Bakterien im Fluss
Chaotische Bewegungen in sogenannten aktiven Fluiden berechnet.
Es sieht aus wie eine ganz gewöhnliche Flüssigkeit und benimmt sich doch oftmals ungewöhnlich: ein aktives Fluid, bestehend aus einer großen Menge Bakterien und Wasser. Eine solcher „Bakteriencocktail“ strömt dort, wo man laminare Strömungen erwarten sollte, chaotisch und mit Wirbeln durchsetzt. Forscher der Physikalisch-Technischen Bundesanstalt (PTB) und der Universität Cambridge haben jetzt gemeinsam ein theoretisches Modell entwickelt, mit dem sich solche Bewegungen berechnen lassen.
Abb.: Zweidimensionaler Schnitt aus einem dreidimensionalen Volumen des Geschwindigkeitsfelds der aktiven Flüssigkeit, die Farbkodierung entspricht der Wirbelstärke; links: Experiment, rechts: Simulation. (Bild.: K. Drescher, Princeton / PTB)
Bakterien sind überall auf der Erde von immenser Bedeutung: Sie halten die Bodenstruktur aufrecht, kontrollieren die Biochemie in den Ozeanen oder reinigen verseuchte Böden – um nur einige Beispiele zu nennen. Und doch ist über manche Eigenschaften dieser Organismen, die zu den ältesten und artenreichsten Lebensformen der Erde gehören, erstaunlich wenig bekannt. Dazu gehört auch ihr Fließverhalten. Um effizienter vorwärtszukommen, tun sich Bakterien nämlich gerne zusammen und machen sich gemeinsam auf die Reise. In hochorganisierten, kollektiven Schwarmbewegungen können sie große Entfernungen zurücklegen.
Dieses Verhalten bietet große Vorteile gegenüber dem Leben als ein einzelnes Individuum: Eine ganze Kolonie von Bakterien hat es einfacher, in schwierigen Umgebungen zu überleben, Nahrung zu suchen oder neues Terrain zu erobern. Wenn sich eine solche Bakterienkolonie fortbewegt, dann ähnelt sie von außen betrachtet einer Flüssigkeit, weshalb man das Ganze auch „aktives Fluid“ nennt. Doch wenn man das Fließverhalten genauer untersucht, dann offenbaren sich erstaunliche Unterschiede: Dort, wo eine echte Flüssigkeit laminar, also störungsfrei fließen würde, zeigen sich in der bakteriellen „Flüssigkeit“ chaotische Strömungen und Wirbel.
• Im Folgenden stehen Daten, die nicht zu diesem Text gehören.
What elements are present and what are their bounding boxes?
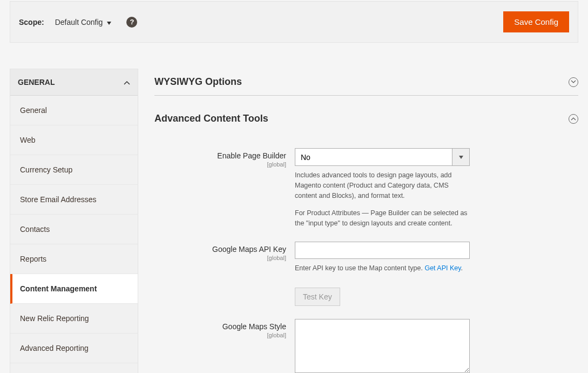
chevron-up-icon	[124, 78, 130, 86]
help-icon[interactable]: ?	[126, 17, 137, 28]
field-maps-api-key: Google Maps API Key [global] Enter API k…	[154, 242, 578, 306]
sidebar-item-new-relic[interactable]: New Relic Reporting	[10, 304, 138, 334]
sidebar-item-web[interactable]: Web	[10, 125, 138, 155]
sidebar-item-general[interactable]: General	[10, 96, 138, 125]
field-scope: [global]	[154, 161, 286, 168]
get-api-key-link[interactable]: Get API Key	[424, 264, 461, 272]
scope-select[interactable]: Default Config	[55, 18, 112, 26]
page-header: Scope: Default Config ? Save Config	[10, 1, 578, 43]
collapse-icon	[569, 114, 578, 124]
test-key-button[interactable]: Test Key	[295, 288, 340, 306]
accordion-title: Advanced Content Tools	[154, 113, 268, 124]
sidebar-item-reports[interactable]: Reports	[10, 244, 138, 274]
field-note: Enter API key to use the Map content typ…	[295, 263, 470, 274]
save-config-button[interactable]: Save Config	[503, 11, 569, 32]
sidebar-section-general[interactable]: GENERAL	[10, 69, 138, 96]
field-enable-pagebuilder: Enable Page Builder [global] No Includes…	[154, 148, 578, 229]
sidebar-item-store-email[interactable]: Store Email Addresses	[10, 185, 138, 215]
caret-down-icon	[107, 18, 111, 26]
expand-icon	[569, 77, 578, 87]
advanced-body: Enable Page Builder [global] No Includes…	[154, 148, 578, 373]
enable-pagebuilder-select[interactable]: No	[295, 148, 470, 166]
accordion-title: WYSIWYG Options	[154, 76, 242, 88]
scope-label: Scope:	[19, 18, 44, 26]
field-scope: [global]	[154, 255, 286, 261]
sidebar-section-title: GENERAL	[18, 78, 55, 86]
sidebar-item-contacts[interactable]: Contacts	[10, 215, 138, 244]
maps-api-key-input[interactable]	[295, 242, 470, 259]
field-maps-style: Google Maps Style [global] Paste the Goo…	[154, 319, 578, 374]
main-content: WYSIWYG Options Advanced Content Tools E…	[154, 69, 578, 373]
sidebar: GENERAL General Web Currency Setup Store…	[10, 69, 138, 373]
accordion-advanced[interactable]: Advanced Content Tools	[154, 105, 578, 132]
accordion-wysiwyg[interactable]: WYSIWYG Options	[154, 69, 578, 96]
field-scope: [global]	[154, 332, 286, 338]
sidebar-item-advanced-reporting[interactable]: Advanced Reporting	[10, 334, 138, 363]
sidebar-item-content-management[interactable]: Content Management	[10, 274, 138, 304]
field-note: Includes advanced tools to design page l…	[295, 170, 470, 201]
field-label: Google Maps Style	[222, 322, 286, 331]
field-note: For Product Attributes — Page Builder ca…	[295, 208, 470, 229]
scope-select-value: Default Config	[55, 18, 103, 26]
maps-style-textarea[interactable]	[295, 319, 470, 373]
sidebar-item-currency-setup[interactable]: Currency Setup	[10, 155, 138, 185]
field-label: Enable Page Builder	[217, 151, 286, 160]
field-label: Google Maps API Key	[212, 245, 286, 254]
Es herrscht also letztlich eine ganz andere Fließdynamik.
Das liegt daran, dass die Bewegung anders in Gang gebracht wird: Bei einer normalen Flüssigkeit sind es Einflüsse von außen, bei Bakterien dagegen stammt der Antrieb aus dem tiefen Inneren der Bakterienflüssigkeit, nämlich von den vielen Millionen Flagellen oder Geißeln. Das sind fadenförmige Gebilde auf der Bakterien-Oberfläche, die ihrer Fortbewegung dienen.
PTB-Wissenschaftler und Wissenschaftler der University of Cambridge haben zusammen eine einfache Erweiterung der Navier-Stokes-Gleichung für aktive Flüssigkeiten vorgeschlagen, die auch ohne äußere Einflüsse instabil wird. In der Veröffentlichung vergleichen die Forscher quantitativ dreidimensionale Simulationen des Modells aus Deutschland mit Experimenten von dichten Bacillus-Subtilis-Suspensionen, die in Großbritannien stattgefunden haben. So ließen sich schwer zugängliche physikalische Größen wie beispielsweise die Elastizität oder anisotrope Viskosität der aktiven Flüssigkeit indirekt messen.
Die Ergebnisse der internationalen Forschergruppe könnten interessante neue Untersuchungen nach sich ziehen, um die Entstehung von kollektivem Verhalten noch eingehender kennenzulernen, und möglicherweise künftige praktische Anwendungen anstoßen. Beispielsweise könnten einer Flüssigkeit Mikroschwimmer zugefügt und so deren Fließeigenschaften gezielt manipuliert oder Medikamente im Körper transportiert werden. Obwohl das kollektive Verhalten von Mikroschwimmern Gegenstand der aktuellen Forschung ist, weiß man noch zu wenig über die Eigenschaften aktiver Fluide. Insbesondere sind die entwickelten Modelle sehr kompliziert und benötigen viele Parameter, was den quantitativen Vergleich mit Experimenten unmöglich macht.